Я закрыла глаза. Все эти разговоры ни к чему не ведут.
– Скажешь мне, что я должна думать о ребенке?
– Ты должна думать о ребенке.
– Тебя это не слишком волновало тогда.
– Но сейчас я знаю правду. Ты должна жить дальше.
Я не смогла удержаться от колючего ответа:
– Ты-то, я смотрю, живешь.
Он широко усмехнулся, сразу став моложе.
– Спасибо.
– Это еще за что? – не поняла я.
– За то, что так и не простила меня. Годы идут, и память сглаживает острые камни, но каждый раз, встречая твой презрительный взгляд, я вспоминаю, как я был молод. Как сильно я любил.
Я закрыла глаза.
– Ты нечестно играешь.
– Ева, я думал, что никогда больше не буду счастлив, но на самом деле мы с Лили[13]…
– Не говори со мной про Лили.
– Не говорю.
Я долила себе остатки «Дениэлса». Ему не предложила.

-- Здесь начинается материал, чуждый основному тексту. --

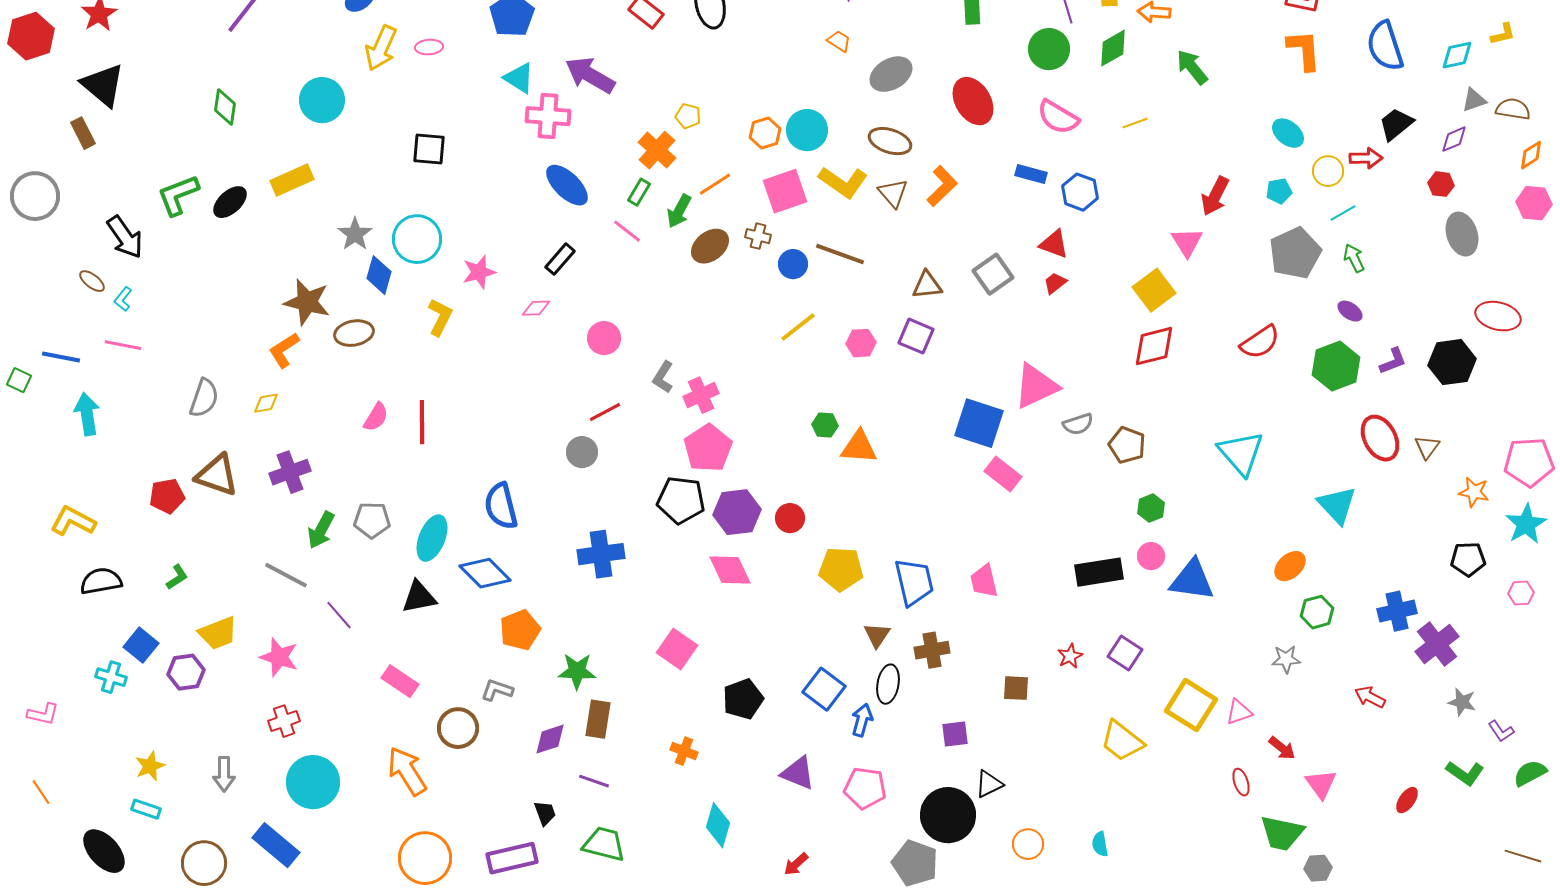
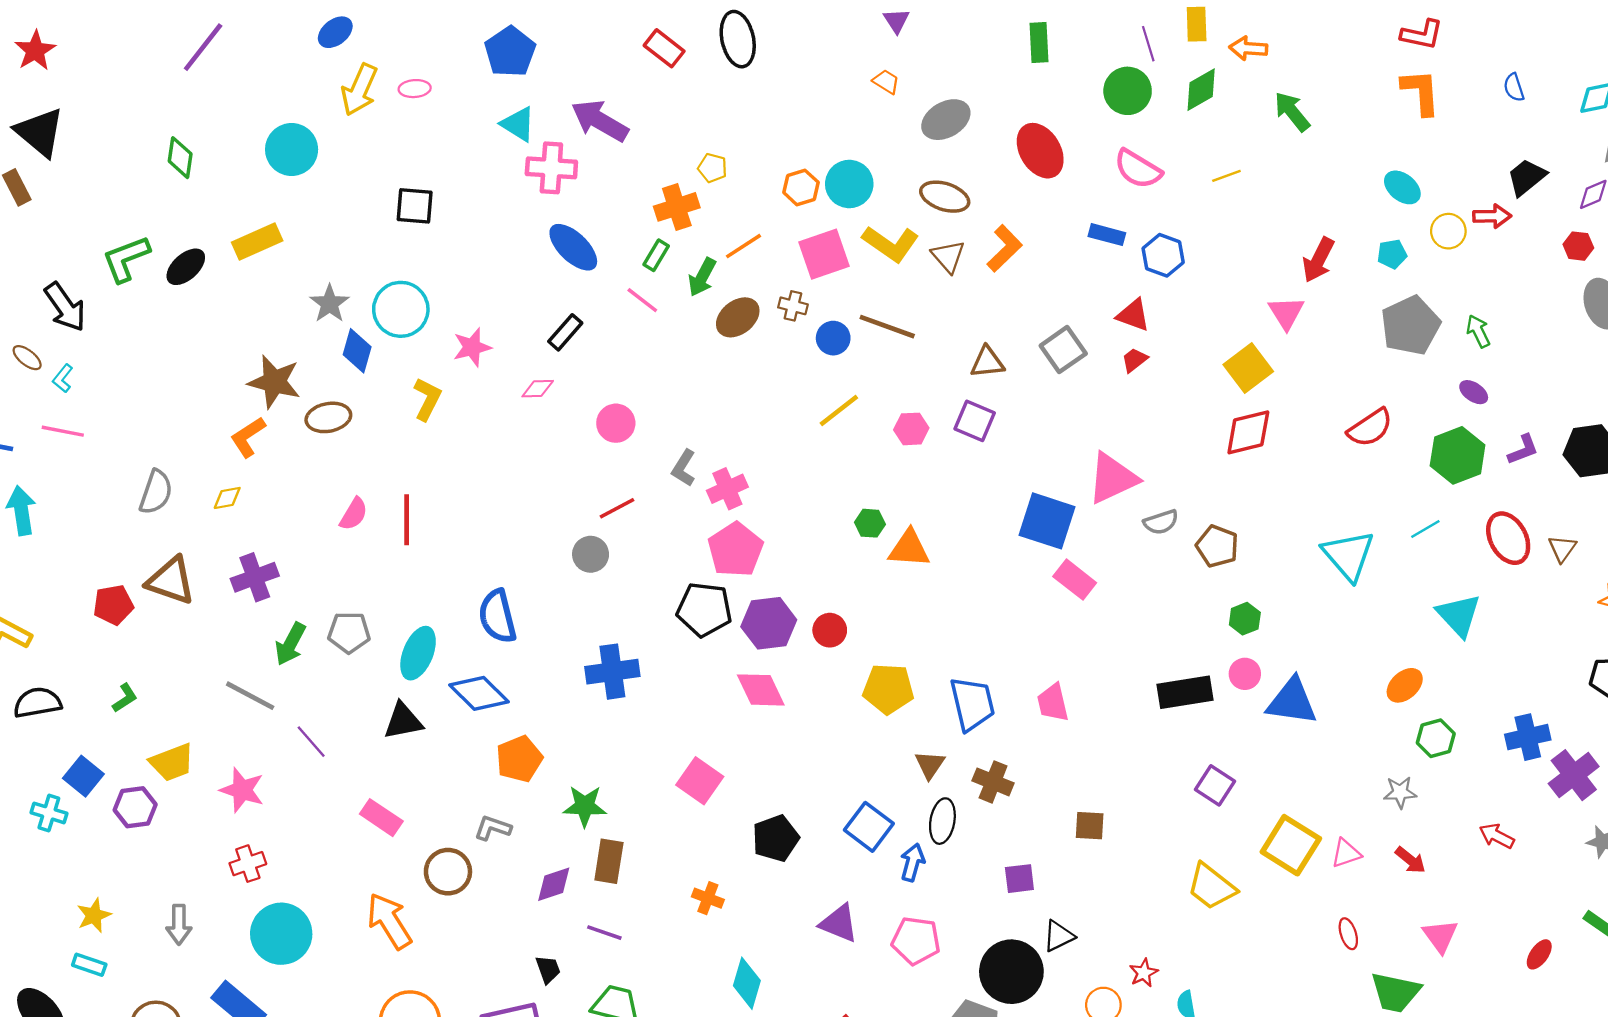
blue semicircle: (1385, 46) -> (1514, 87), size x0.5
orange cross: (657, 150) -> (677, 207), turned 30
cyan line: (1343, 213) -> (1425, 529), moved
brown cross: (932, 650) -> (993, 782), turned 32
red star: (1070, 656) -> (1144, 973), moved
red arrow: (1282, 748) -> (1410, 860), moved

– Говори, что хотел и уходи. Давай, давай, я внимательно слушаю советы бывалого о том, как скоро мне станет легче.
– Чушь.
– Что?
– Полная херня вся эта чушь про то, что дальше будет легче. Дальше будет хуже. Сейчас ты еще не до конца осознаешь, и наверняка в глубине души надеешься, что все – неправда. Ты думаешь, что тебе тяжело сейчас… Но пройдет несколько недель, и ты увидишь, как твои самые близкие вернутся к обычной жизни, очередные глупые влюбленные сыграют свадьбу, у кого-то родится ребенок, кто-то другой умрет… Все забудут про твое горе, переключившись на собственные заботы, начнут твердить, что да, мы все понимаем, но прошлого не вернуть, ты должна быть мужественной… Вот тогда будет по-настоящему плохо. Одним не прекрасным утром ты поймешь, что сидишь в колодце, и даже видишь свет, но веревку сбросить забыли. Дни станут холодными, пустыми и серыми. И ты будешь искать спасение в своих снах, будешь засыпа́ть и искать свою любовь там, и находить только отзвук присутствия, и многие месяцы будешь просыпаться, думая, что вот он, рядом… и каждый раз заново терять, понимая, что нет, это был не кошмар. Кошмар – твоя жизнь.